Minard’s chart created in different way (source)

As part of my Data Visualization module in my masters at Trinity College Dublin, we were required to replicate Minard’s chart in any manner that effectively conveys all the information contained in the original chart. I chose to utilize Matplotlib, a Python library that I am well acquainted with, to accomplish this task. The purpose of this article is to showcase the versatility and extensive customization options offered by Matplotlib in Python, highlighting how it enables seamless modifications and unrestricted creativity.

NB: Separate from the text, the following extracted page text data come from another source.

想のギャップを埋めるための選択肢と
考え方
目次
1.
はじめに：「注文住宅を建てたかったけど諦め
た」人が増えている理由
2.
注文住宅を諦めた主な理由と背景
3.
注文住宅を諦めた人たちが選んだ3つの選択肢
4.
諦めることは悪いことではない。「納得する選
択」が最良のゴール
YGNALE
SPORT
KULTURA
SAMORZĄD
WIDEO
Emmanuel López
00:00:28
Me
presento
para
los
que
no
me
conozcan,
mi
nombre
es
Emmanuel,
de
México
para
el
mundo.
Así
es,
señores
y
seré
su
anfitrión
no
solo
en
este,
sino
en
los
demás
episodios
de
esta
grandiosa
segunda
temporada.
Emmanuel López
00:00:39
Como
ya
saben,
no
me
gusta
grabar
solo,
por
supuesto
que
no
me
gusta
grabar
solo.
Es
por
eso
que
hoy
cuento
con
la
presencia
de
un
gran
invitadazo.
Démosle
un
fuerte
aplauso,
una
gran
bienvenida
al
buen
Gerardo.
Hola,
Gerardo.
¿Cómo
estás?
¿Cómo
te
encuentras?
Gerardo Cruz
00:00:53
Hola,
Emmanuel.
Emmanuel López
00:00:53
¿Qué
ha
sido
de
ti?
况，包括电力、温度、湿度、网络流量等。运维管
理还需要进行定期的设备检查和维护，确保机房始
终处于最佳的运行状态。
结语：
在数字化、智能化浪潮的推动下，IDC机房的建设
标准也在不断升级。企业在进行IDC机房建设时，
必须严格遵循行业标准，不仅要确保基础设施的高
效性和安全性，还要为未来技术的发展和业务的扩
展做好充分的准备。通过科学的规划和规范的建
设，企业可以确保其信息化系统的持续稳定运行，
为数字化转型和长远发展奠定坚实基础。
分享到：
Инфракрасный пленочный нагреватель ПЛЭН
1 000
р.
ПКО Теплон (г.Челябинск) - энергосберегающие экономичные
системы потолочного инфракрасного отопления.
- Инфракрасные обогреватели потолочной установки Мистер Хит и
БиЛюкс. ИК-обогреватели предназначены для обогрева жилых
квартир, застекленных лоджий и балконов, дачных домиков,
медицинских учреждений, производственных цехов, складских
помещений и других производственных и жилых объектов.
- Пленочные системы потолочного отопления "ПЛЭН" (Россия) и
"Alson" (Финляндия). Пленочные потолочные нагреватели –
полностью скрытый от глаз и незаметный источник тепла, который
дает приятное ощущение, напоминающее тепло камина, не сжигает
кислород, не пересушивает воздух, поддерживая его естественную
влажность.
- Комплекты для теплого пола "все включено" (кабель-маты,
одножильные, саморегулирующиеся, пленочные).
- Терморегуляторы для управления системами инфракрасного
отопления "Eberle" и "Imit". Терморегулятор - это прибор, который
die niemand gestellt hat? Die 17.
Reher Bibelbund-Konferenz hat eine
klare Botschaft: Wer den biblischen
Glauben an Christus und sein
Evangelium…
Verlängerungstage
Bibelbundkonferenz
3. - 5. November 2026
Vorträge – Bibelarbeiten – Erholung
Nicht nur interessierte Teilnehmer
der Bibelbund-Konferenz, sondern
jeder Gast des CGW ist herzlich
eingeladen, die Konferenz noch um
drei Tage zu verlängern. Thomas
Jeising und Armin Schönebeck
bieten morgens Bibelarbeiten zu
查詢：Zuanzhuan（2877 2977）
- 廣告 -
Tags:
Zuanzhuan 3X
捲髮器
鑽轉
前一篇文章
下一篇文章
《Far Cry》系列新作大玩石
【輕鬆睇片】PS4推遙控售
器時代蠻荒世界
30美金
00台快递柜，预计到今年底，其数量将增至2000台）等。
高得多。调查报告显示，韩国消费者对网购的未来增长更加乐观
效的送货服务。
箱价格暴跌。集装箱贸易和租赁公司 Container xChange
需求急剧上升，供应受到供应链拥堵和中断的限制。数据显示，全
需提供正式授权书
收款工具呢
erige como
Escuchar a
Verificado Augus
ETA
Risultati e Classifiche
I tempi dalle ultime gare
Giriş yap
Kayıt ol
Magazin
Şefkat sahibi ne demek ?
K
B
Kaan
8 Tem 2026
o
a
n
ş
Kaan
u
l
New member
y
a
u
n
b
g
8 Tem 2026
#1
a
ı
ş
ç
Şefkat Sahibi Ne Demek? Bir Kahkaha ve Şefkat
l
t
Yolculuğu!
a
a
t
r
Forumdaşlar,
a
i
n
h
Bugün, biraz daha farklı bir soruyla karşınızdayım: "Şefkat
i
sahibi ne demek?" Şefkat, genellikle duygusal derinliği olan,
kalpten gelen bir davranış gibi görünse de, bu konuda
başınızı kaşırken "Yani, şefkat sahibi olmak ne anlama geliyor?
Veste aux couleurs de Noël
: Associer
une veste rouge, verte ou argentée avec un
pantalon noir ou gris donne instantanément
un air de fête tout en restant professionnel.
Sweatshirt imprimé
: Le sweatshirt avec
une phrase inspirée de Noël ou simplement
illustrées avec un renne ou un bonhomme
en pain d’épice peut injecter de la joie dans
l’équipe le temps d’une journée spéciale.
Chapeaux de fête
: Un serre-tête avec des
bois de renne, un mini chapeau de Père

Not wasting more time on reading, let’s go right into the coding part…

The dataset

The first thing we do is to get the data that we are going to need to recreate this chart. It’s available at various platforms and we are going to use the one available under RPubs(link to dataset). The dataset is clearly not a plain and simple CSV file. In fact it has a peculiar structure. Let’s check it out:

This is just part of the data, there are more rows available. As we can see it’s in an uneven form. It essentially consists of 3 separate tables:

  • Columns 1–3 are longitud, latitude and names of cities
  • Columns 4–8: longitude, temperature and dates (during the march home only)
  • Columns 9–14: longitude, latitude, number of survivors, direction of travel (A=towards the attack/R=return journey) and division of army

So first thing we will do is to divide this data into three parts and we are going to use Pandas for this. We are also going to make use of Geopandas library to add rivers and make use of longitude and latitude info later.

import pandas as pd
import geopandas

import numpy as np

data = pd.read_csv('minard-data.csv')

### Cities data
cities = data[["LONC", "LATC", "CITY"]].copy()
cities = cities.dropna()
cities.columns = ['Longitude', 'Latitude', 'City']

### Temperature
temperatures = data[["LONT", "TEMP", "DAYS", "MON", "DAY"]].copy()
temperatures = temperatures[temperatures['TEMP'].notna()]

### Troops
troops = data[["LONP", "LATP", "SURV" , "DIR", "DIV"]].copy()
troops = troops.dropna()
troops_attack = troops[troops.DIR=='A']
troops_retreat = troops[troops.DIR=='R']

### Geopandas for loading cities from longitude and latitudes
gdf = geopandas.GeoDataFrame(cities[['City', 'Latitude', 'Longitude']], geometry=geopandas.points_from_xy(cities.Longitude, cities.Latitude))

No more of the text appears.